Now, it's important to note that by me asking for TJ's involvement is an expected exchange of Austin’s tears shed complimented by guaranteed screams for him to get off and "leavvvvvve meeeeeeee alllooonnneeeee Teeeeeejjjjjjjjjj!" This isn't the part where I lose my sh*t.

Austin finally gets up. Complains that it's cold (even though my heater is jamming at a comfortable 71 degrees and I'm sweating from the agony that NO ONE is already not listening to me).

Austin whines to Otis (our 🐶) for following him around the house as he dresses.

Meanwhile, I'm hustling to get myself ready while burning internal resentment that I didn't wake up early enough to go to the gym (again).

I’m rushing between my room and the kitchen to make sure the boys (current favorite, don't judge) Spam/Hawaiian Bread sandwiches are prepped and packaged in one of my 87 bowls that are, once again, missing its cover.

So here's where my world spins 💫.

I'm in my room, fixing my face. Trying not to look like a crispy, sun burnt mom.

Austin's dressed, wandering around the house. Still hasn't eaten breakfast (not going to fight this one yet). TJ's somewhere in the backyard, probably making a mess or playing with my husband's tools.

The screams begin. Austin runs to me in my room with his pants down to his knees and only underwear on. "Mommmmmmmmmmm, TJ pushed me and I fell into poopppppppppppp!" 💩💩💩

(insert extremely annoying whiney voice with real tears)

To clear the air, this is one of my dog's 💩gifts in our backyard.

I feel fresh white hair sprouting thru my head. As he cries, I'm pulling off his pants and tell him to go find a new pair of pants. He comes back, still crying, that he can't find pants and puts on shorts (it's 60 degrees outside).

I smell his legs, and apparently the poop leaked thru the pants and to his legs. There's no way I'd let him go to school with this stench.

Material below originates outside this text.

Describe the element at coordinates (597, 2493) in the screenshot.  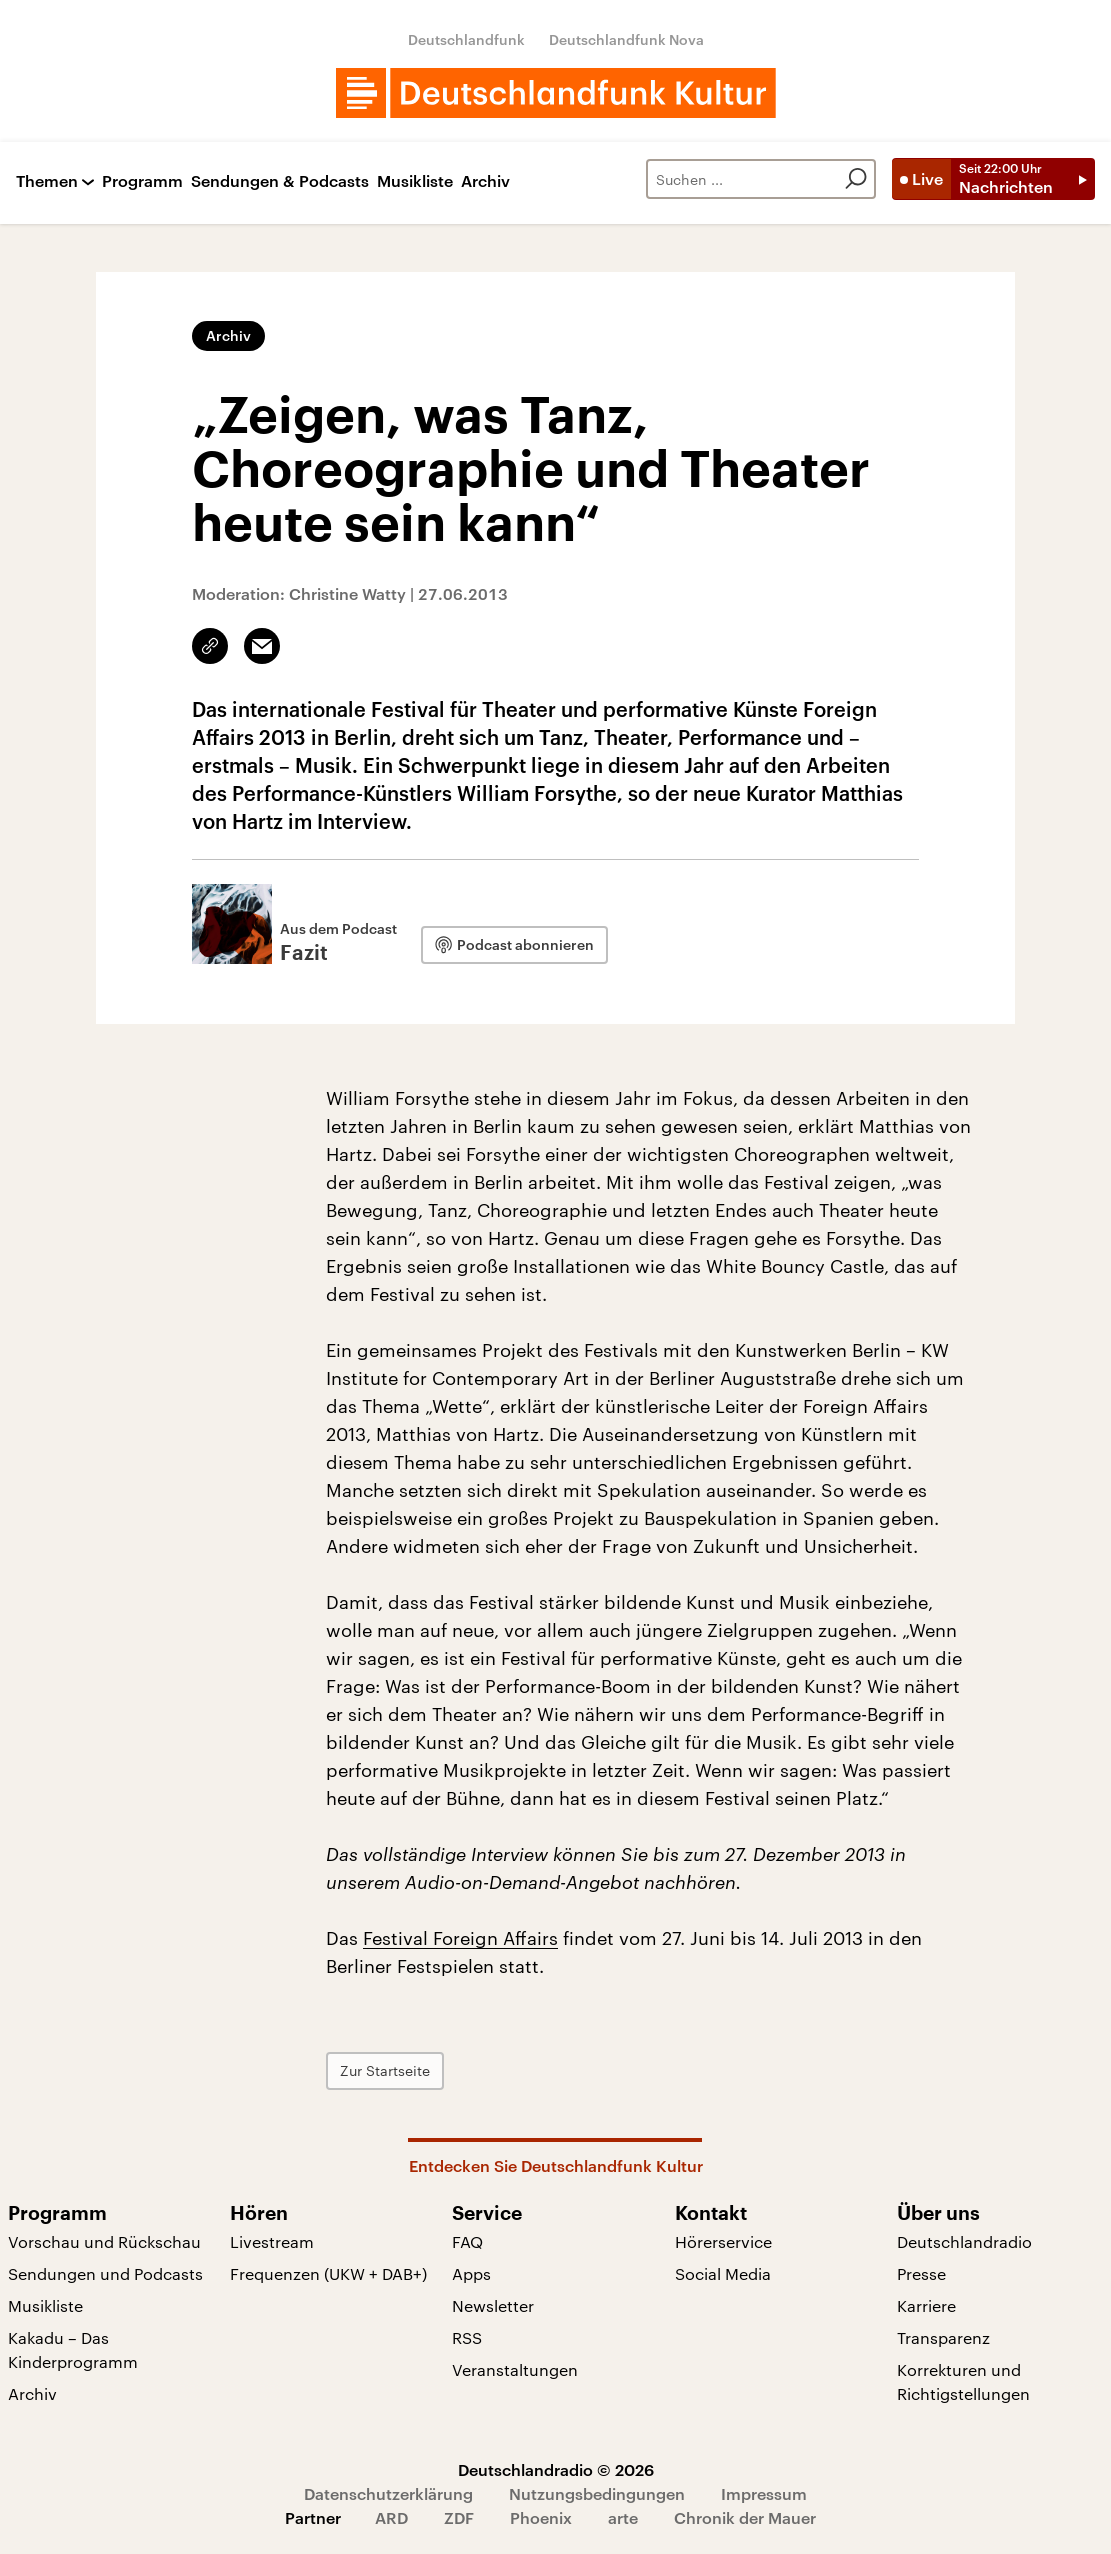
I see `Nutzungsbedingungen` at that location.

It's 7:51am. Now I'm pissed, and scream, "GET IN THE SHOWER!!!!!!!" Our 2 dogs are roaming around the house, causing me to almost trip on my face while I furiously look for another pair of pants (of course, there are no more clean pants).

Still screaming and now really losing my sh*t....."TJ why did you do this to him!!? See what I have to deal with now!!! Get in the shower Austin, NOW!" Austin's whining and upset that all of this is happening. Austin jumps out of the shower, still whining, "It's TJ's fault! See Teej!"

I'm ninja searching thru the drawers for pants. Bingo, found him a pair pants with a knee hole. It will have to work. I dress him quickly, still semi-whining. I rush the dogs in their kennels. Grab my 2 too many bags, and announce, like a wild woman, that it's time to leave. We leave like we're running away from a storm.

TJ apologizes in the car as we drive to school. My heart and blood pressure drop immediately and I feel better that he recognizes the wrong. And now I can move on with our day in good spirits. I 😘 the kids adios as they jump out of the car and start my next journey.


This is 100% a true story and a pretty standard experience in my home. If this happens to you on the daily, YOU are not alone. Moms all over the globe (especially with kids with ultra-energy) are living daily incidences that can totally be avoided.

At the end of the day, it's really important to STOP 🛑and imagine what our lives would be like minus all the mess and chaos. Probably not as fun. So, let's all let out a big sigh of relief, accept the invisible hugs from your fellow mother-friend, sip your wine/coffee/whatever it takes, and be grateful for every second of our incredibly chaotic lives.